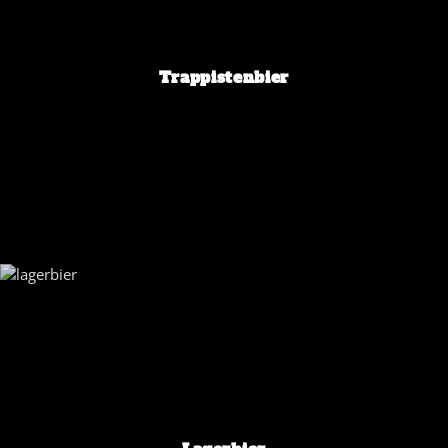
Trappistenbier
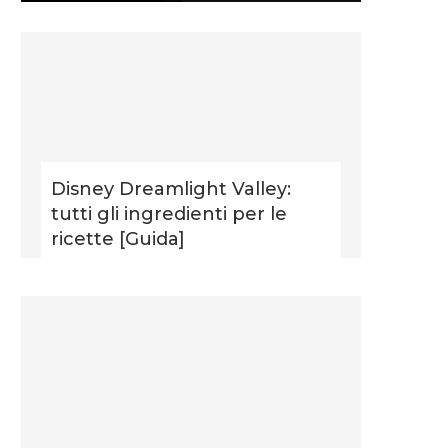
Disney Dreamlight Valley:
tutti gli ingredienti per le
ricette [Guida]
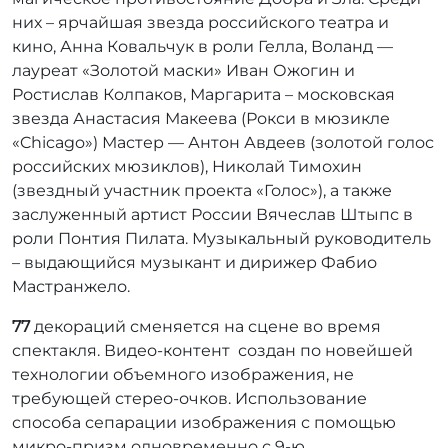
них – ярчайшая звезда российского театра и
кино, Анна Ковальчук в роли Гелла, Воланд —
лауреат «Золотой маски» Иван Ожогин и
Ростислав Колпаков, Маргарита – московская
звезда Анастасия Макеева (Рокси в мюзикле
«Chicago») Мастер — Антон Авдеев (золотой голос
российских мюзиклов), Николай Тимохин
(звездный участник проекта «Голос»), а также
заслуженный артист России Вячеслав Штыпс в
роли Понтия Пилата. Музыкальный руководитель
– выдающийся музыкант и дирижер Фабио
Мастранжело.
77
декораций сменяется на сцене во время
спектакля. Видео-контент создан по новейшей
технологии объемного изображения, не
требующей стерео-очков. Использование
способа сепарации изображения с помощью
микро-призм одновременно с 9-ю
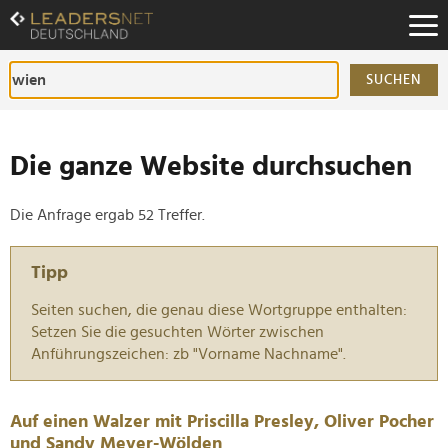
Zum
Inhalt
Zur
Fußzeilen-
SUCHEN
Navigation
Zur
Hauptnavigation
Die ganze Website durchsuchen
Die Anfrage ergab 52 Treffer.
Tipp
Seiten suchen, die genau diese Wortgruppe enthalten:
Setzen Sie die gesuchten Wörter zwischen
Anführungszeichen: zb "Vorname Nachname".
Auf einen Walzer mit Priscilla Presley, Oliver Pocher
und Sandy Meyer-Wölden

---

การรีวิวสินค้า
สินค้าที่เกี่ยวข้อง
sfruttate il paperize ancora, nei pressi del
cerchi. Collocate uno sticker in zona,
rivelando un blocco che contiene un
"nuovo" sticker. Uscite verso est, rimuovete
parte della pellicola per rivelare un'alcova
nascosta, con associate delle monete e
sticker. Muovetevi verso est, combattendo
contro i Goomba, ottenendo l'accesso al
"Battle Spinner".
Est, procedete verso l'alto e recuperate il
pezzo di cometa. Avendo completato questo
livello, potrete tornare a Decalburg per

Work required. Each line above from the one containing "Trappistenbier" through the one containing "заслуженный артист России Вячеслав Штыпс в" is to be returned verbatim. Nothing else, and no pictures.

Task response.
Trappistenbier
Disney Dreamlight Valley:
tutti gli ingredienti per le
ricette [Guida]
них – ярчайшая звезда российского театра и
кино, Анна Ковальчук в роли Гелла, Воланд —
лауреат «Золотой маски» Иван Ожогин и
Ростислав Колпаков, Маргарита – московская
звезда Анастасия Макеева (Рокси в мюзикле
«Chicago») Мастер — Антон Авдеев (золотой голос
российских мюзиклов), Николай Тимохин
(звездный участник проекта «Голос»), а также
заслуженный артист России Вячеслав Штыпс в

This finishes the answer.